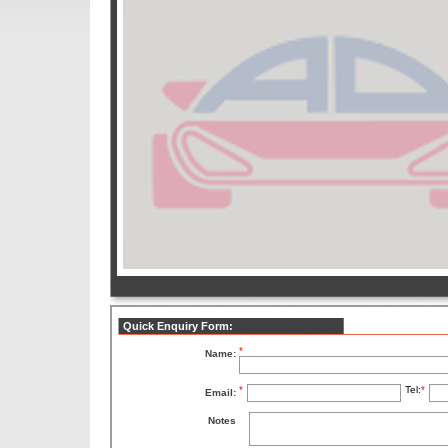
Quick Enquiry Form:
*
Name:
*
Tel:
*
Email:
Notes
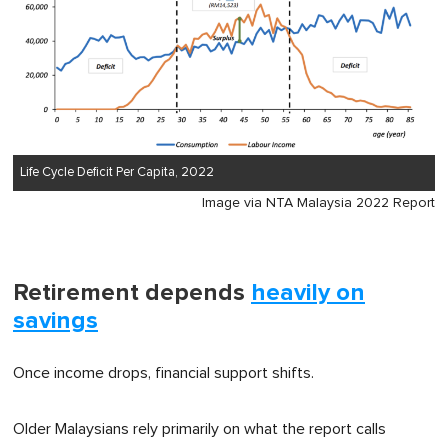
Life Cycle Deficit Per Capita, 2022
Image via NTA Malaysia 2022 Report
Retirement depends
heavily on
savings
Once income drops, financial support shifts.
Older Malaysians rely primarily on what the report calls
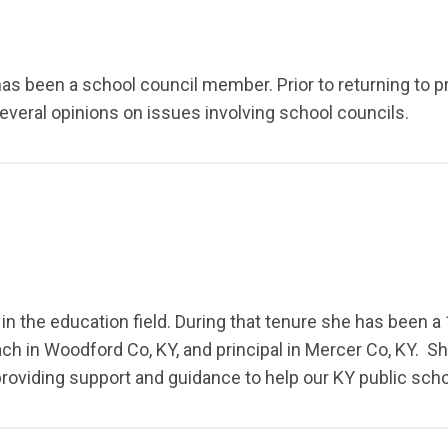
has been a school council member. Prior to returning to pr
everal opinions on issues involving school councils.
in the education field. During that tenure she has been a 1
ach in Woodford Co, KY, and principal in Mercer Co, KY. S
 providing support and guidance to help our KY public sc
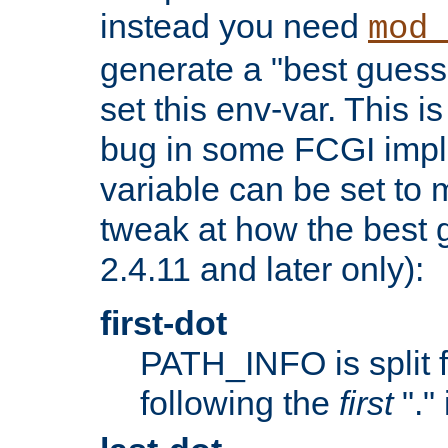
instead you need
mod_
generate a "best guess
set this env-var. This i
bug in some FCGI impl
variable can be set to m
tweak at how the best 
2.4.11 and later only):
first-dot
PATH_INFO is split 
following the
first
"."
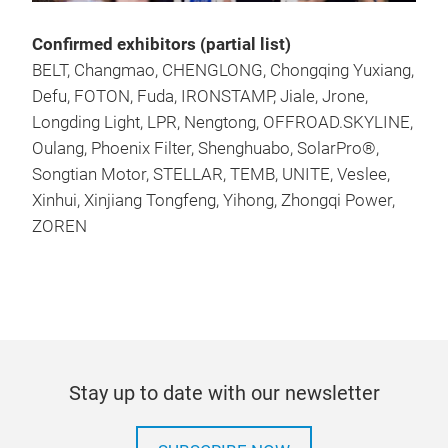
Confirmed exhibitors (partial list)
BELT, Changmao, CHENGLONG, Chongqing Yuxiang,
Defu, FOTON, Fuda, IRONSTAMP, Jiale, Jrone,
Longding Light, LPR, Nengtong, OFFROAD.SKYLINE,
Oulang, Phoenix Filter, Shenghuabo, SolarPro®,
Songtian Motor, STELLAR, TEMB, UNITE, Veslee,
Xinhui, Xinjiang Tongfeng, Yihong, Zhongqi Power,
ZOREN
Stay up to date with our newsletter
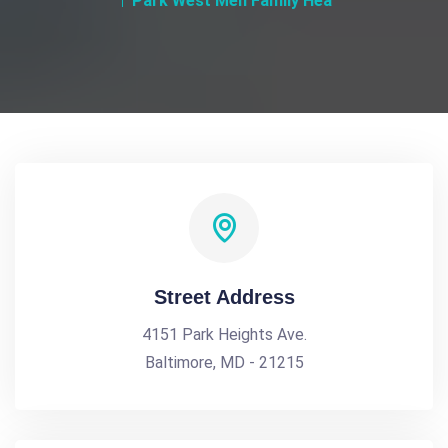
Park West Men Family Hea
Street Address
4151 Park Heights Ave.
Baltimore, MD - 21215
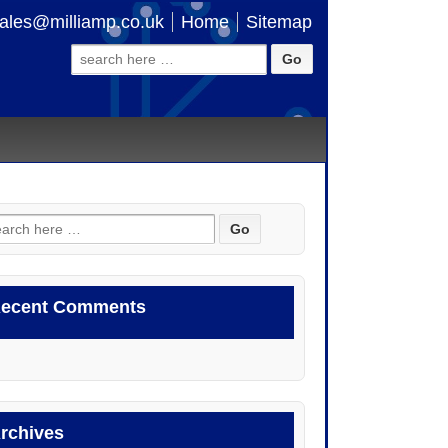
ales@milliamp.co.uk
Home
Sitemap
Search
for:
arch
:
ecent Comments
rchives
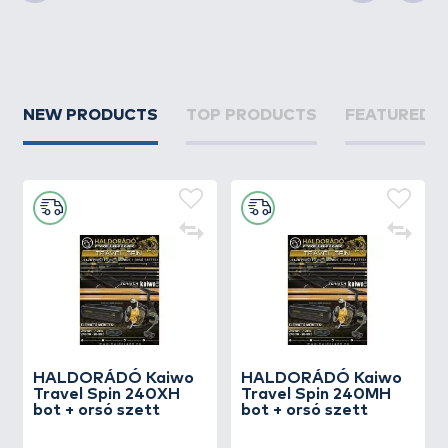
Previous
Next
NEW PRODUCTS
TOP PRODUCTS
FEATURED 
HALDORÁDÓ Kaiwo
HALDORÁDÓ Kaiwo
Travel Spin 240XH
Travel Spin 240MH
bot + orsó szett
bot + orsó szett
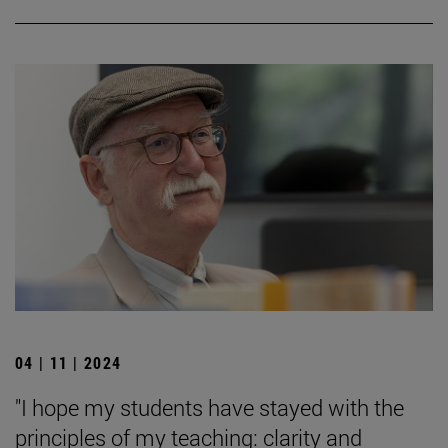
04 | 11 | 2024
"I hope my students have stayed with the
principles of my teaching: clarity and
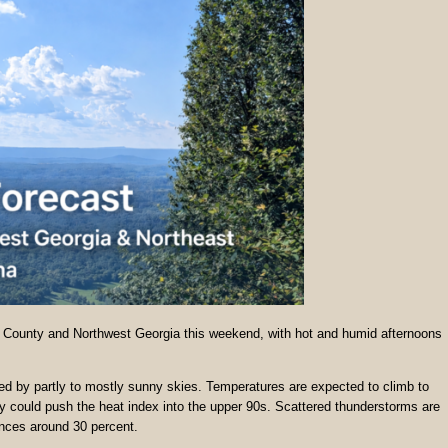
a County and Northwest Georgia this weekend, with hot and humid afternoons
wed by partly to mostly sunny skies. Temperatures are expected to climb to
y could push the heat index into the upper 90s. Scattered thunderstorms are
ances around 30 percent.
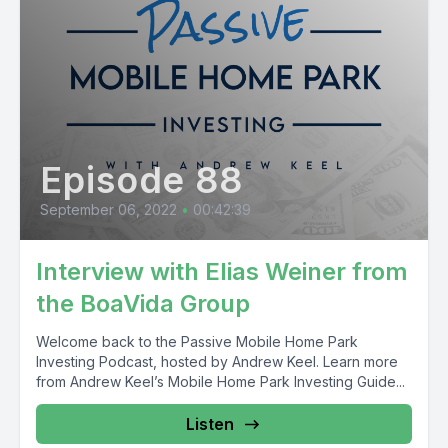
Episode 88
September 06, 2022
•
00:42:39
Interview with Elias Weiner from
the BoaVida Group
Welcome back to the Passive Mobile Home Park
Investing Podcast, hosted by Andrew Keel. Learn more
from Andrew Keel’s Mobile Home Park Investing Guide...
Listen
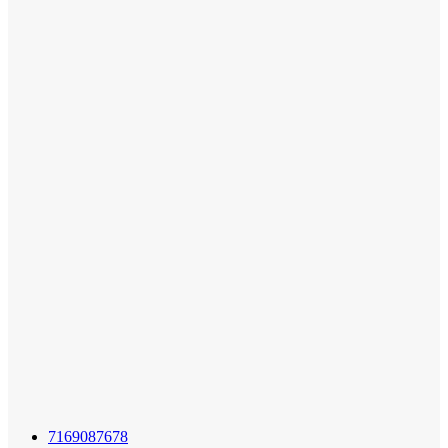
7169087678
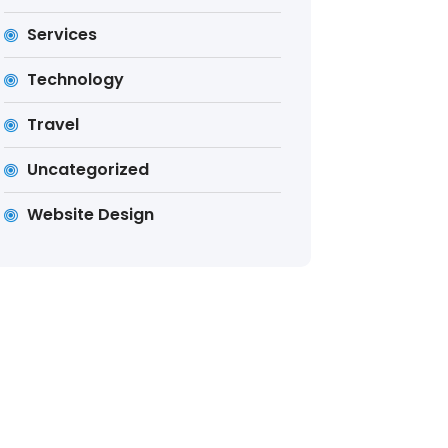
Services
Technology
Travel
Uncategorized
Website Design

=====

▶ **GOAL OF THE EXERCISE**: Output the data above exactly, beginning at its first line and ending with the line that holds "everal opinions on". Leave out the pictures and add nothing.

▶ **FINAL ANSWER**:
Quick Enquiry Form:
*
Name:
*
Tel:
*
Email:
Notes
Life Cycle Deficit Per Capita, 2022
Image via NTA Malaysia 2022 Report
Retirement depends
heavily on
savings
Once income drops, financial support shifts.
Older Malaysians rely primarily on what the report calls
has been a school council member. Prior to returning to pr
everal opinions on issues involving school councils.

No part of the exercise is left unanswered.